Commented Jennifer Raab, President of Hunter College: “How appropriate that Roosevelt House, the very site where Franklin D. Roosevelt and his Brain Trust conceived so much of the New Deal after the election of 1932, now serves as a venue to celebrate its impact on his beloved New York. FDR made sure his plans for national recovery embraced art, architecture, public works, and culture–from Post Office murals to the Triborough Bridge to neighborhood swimming pools to the north building at our own Hunter College. For the first time, the enduring impact of this wave of creativity—its transformative influence on society, not to mention its extraordinary impact on economic recovery—have been quantified and recorded. It is a privilege to present this glorious accounting to students, faculty, and visitors at the Roosevelt family home that incubated so much of this innovative outpouring of creativity.”

Added Harold Holzer, the Jonathan Fanton Director of Roosevelt House: “The Works Progress Administration (WPA) inspired what amounts to an urban gallery of artistic innovation. In bringing together a sampling of posters, paintings, prints, photographs, and publications, Roosevelt House will remind visitors that economic revitalization can be accomplished hand in hand with transformative creativity–a model for putting people back to work and improving the cityscape in the bargain.”

The exhibit traces the evolution and local impact of President Roosevelt’s New Deal programs. When he took office in March 1933, one in four Americans was unemployed and millions were destitute. At his inauguration he declared: “Our greatest primary task is to put people to work. This is no unsolvable problem if we face it wisely and courageously.”

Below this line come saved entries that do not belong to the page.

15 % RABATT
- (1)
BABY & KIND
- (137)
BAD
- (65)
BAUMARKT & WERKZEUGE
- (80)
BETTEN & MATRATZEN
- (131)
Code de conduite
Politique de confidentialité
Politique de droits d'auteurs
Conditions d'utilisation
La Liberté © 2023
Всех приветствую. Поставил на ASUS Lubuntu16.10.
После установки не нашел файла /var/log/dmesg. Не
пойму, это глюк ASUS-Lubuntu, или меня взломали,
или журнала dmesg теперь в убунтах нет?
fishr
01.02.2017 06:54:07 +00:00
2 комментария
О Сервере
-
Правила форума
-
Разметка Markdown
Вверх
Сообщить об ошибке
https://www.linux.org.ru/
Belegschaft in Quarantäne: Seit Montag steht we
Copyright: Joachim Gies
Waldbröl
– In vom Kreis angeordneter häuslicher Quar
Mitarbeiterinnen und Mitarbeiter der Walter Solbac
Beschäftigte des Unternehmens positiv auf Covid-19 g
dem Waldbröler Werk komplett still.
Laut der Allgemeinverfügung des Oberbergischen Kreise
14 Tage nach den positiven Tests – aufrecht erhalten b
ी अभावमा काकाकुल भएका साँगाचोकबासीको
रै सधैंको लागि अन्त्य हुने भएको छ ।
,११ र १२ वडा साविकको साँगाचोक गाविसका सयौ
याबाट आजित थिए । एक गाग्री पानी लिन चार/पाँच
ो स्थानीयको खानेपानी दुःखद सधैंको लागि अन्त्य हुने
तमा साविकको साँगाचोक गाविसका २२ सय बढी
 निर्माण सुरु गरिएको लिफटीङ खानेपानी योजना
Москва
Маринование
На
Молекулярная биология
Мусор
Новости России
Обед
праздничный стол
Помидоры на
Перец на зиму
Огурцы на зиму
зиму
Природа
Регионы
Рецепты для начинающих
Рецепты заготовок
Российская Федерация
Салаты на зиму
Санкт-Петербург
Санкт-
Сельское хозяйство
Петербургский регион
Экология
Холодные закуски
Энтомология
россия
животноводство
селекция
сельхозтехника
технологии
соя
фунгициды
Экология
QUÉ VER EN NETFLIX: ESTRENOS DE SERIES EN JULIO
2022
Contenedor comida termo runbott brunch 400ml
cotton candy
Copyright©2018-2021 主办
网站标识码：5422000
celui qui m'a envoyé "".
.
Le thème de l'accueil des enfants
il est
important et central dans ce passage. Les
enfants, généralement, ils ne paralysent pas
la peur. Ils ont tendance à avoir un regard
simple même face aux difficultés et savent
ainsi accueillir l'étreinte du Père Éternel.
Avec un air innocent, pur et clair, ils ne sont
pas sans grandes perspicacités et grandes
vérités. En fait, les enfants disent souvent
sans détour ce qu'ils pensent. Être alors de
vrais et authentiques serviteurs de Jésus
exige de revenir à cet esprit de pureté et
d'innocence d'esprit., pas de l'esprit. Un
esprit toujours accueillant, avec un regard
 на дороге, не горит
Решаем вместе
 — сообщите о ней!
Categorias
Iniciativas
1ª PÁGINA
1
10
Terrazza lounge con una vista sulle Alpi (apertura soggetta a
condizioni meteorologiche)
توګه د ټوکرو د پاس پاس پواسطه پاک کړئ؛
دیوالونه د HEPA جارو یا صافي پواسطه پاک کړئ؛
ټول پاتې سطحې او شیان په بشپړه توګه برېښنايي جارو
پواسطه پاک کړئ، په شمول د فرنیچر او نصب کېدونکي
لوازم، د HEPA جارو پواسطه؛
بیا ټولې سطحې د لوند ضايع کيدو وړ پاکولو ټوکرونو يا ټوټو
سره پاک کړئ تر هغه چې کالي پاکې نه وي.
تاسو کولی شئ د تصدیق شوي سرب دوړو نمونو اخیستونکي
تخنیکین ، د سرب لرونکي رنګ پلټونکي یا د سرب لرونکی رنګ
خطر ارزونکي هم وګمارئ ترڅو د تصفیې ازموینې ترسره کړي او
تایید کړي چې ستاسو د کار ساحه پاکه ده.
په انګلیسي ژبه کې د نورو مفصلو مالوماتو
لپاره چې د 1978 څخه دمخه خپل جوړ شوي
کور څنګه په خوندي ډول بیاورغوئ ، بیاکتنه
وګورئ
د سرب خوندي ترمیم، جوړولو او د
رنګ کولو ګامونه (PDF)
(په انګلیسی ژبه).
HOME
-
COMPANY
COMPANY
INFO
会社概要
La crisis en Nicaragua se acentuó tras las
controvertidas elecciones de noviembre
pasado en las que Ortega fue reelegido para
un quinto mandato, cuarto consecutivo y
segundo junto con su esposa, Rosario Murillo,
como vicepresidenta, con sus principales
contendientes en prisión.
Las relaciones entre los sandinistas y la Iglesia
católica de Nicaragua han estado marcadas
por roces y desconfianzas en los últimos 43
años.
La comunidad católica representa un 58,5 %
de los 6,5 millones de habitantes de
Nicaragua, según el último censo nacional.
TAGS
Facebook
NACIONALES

The new President promised “direct, vigorous action.” His response shaped the New Deal, a constellation of federal programs that put millions of people back to work, raised the hopes and spirits of the American people, and provided the country with much-needed new infrastructure. Roosevelt’s administration delivered a wealth of public works: schools, court­houses, roads, hospitals and health clinics, dams, power lines, libraries, post offices, bridges, tunnels, and highways. New Deal funds also built thousands of recreational facilities for all Americans to enjoy, including swimming pools, play­grounds, ball fields, hiking trails, and urban, state and national parks. Out-of-work artists, writers, and designers were employed to enliven public places with murals and sculptures; actors, singers and playwrights to create musical and theater perfor­mances, and skilled craftsmen to provide technical education. At the same time, New Deal legislation began strengthening the economy and pulling it out of the Great Depression with a host of programs to regulate banking and industry, assist agriculture, and aid workers with the right to earn minimum wages, obtain unemployment compensation, and enroll in Social Security.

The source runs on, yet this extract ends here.